▸ Task brief
Where a picture occurs in the data, omit it, and copy all remaining data exactly.
=== Section Start ===
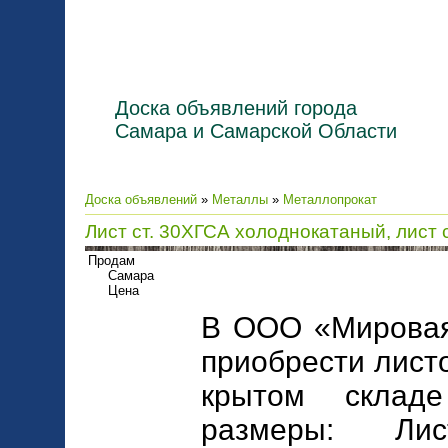
Доска объявлений города
Самара и Самарской Области
Доска объявлений
»
Металлы
»
Металлопрокат
Лист ст. 30ХГСА холоднокатаный, лист
Продам
Самара
Цена
В ООО «Мировая
приобрести лист
крытом склад
размеры: Ли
=== Section End ===
▸ Response
Доска объявлений города
Самара и Самарской Области
Доска объявлений
»
Металлы
»
Металлопрокат
Лист ст. 30ХГСА холоднокатаный, лист
Продам
Самара
Цена
В ООО «Мировая
приобрести лист
крытом склад
размеры: Ли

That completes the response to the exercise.